For each line of the listing below that contains the string "contenido", copy the line.

============

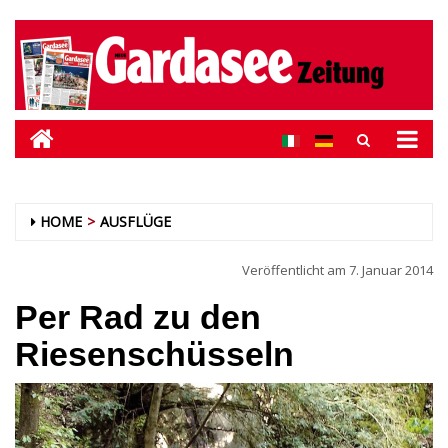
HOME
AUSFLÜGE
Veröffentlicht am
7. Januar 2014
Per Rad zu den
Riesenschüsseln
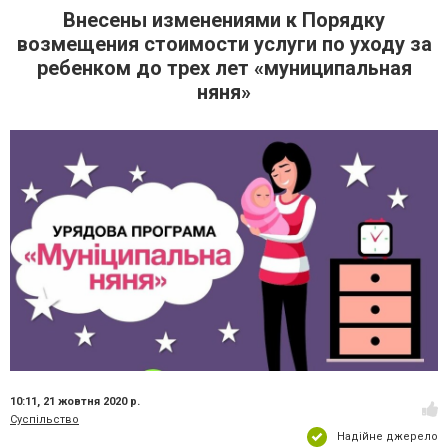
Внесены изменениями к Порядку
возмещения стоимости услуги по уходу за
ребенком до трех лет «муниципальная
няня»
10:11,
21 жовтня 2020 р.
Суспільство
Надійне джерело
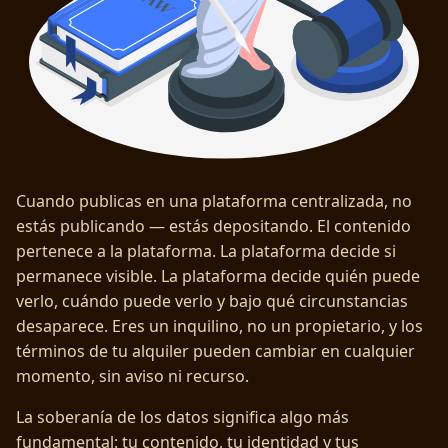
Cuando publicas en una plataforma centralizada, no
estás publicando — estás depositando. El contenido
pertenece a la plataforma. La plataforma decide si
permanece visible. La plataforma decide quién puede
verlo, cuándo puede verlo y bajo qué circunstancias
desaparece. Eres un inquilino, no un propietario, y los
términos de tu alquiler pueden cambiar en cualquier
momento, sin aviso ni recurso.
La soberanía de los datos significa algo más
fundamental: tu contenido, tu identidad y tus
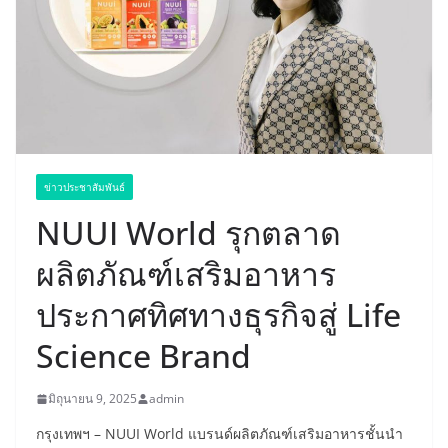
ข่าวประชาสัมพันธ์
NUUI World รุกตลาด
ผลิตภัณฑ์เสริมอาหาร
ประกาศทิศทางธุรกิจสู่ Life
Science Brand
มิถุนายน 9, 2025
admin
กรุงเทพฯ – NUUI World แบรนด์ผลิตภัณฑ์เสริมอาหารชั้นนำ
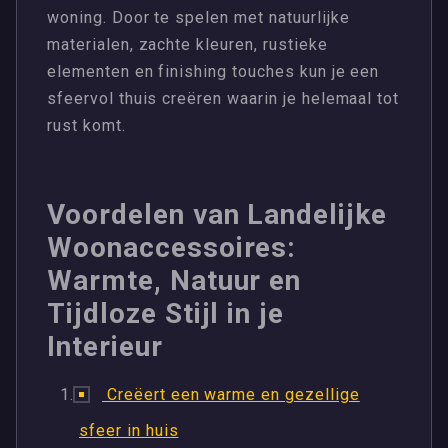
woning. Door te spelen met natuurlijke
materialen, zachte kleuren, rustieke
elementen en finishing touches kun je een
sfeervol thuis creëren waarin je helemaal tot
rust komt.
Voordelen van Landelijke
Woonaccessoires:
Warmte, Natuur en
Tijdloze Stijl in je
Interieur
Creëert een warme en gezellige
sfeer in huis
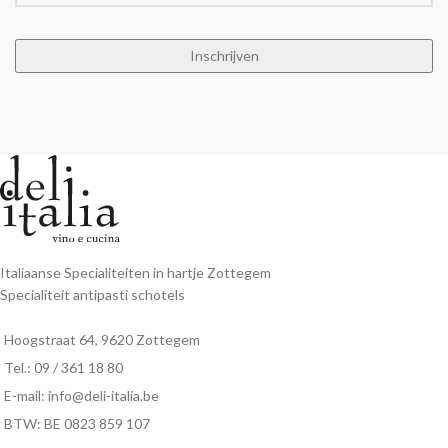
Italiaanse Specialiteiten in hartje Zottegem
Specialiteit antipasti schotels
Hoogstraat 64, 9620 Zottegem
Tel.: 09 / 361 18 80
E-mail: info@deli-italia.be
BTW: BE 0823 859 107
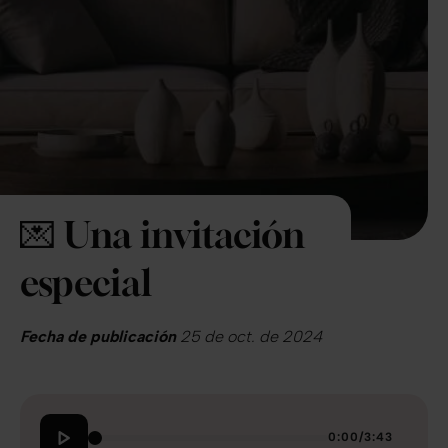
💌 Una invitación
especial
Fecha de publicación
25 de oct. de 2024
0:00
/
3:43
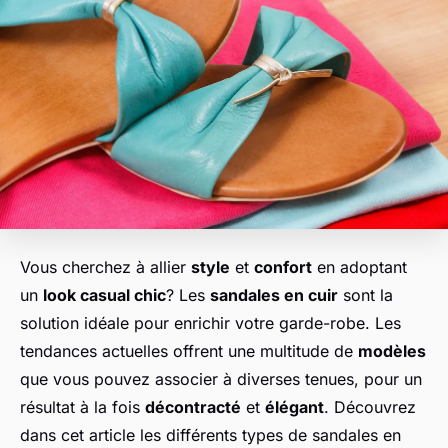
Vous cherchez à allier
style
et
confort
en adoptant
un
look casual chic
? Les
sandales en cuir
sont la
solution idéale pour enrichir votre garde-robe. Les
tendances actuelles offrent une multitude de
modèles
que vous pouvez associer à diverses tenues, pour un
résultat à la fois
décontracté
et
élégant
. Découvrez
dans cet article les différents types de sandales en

============

= WRITTEN SOLUTION =
estás publicando — estás depositando. El contenido
fundamental: tu contenido, tu identidad y tus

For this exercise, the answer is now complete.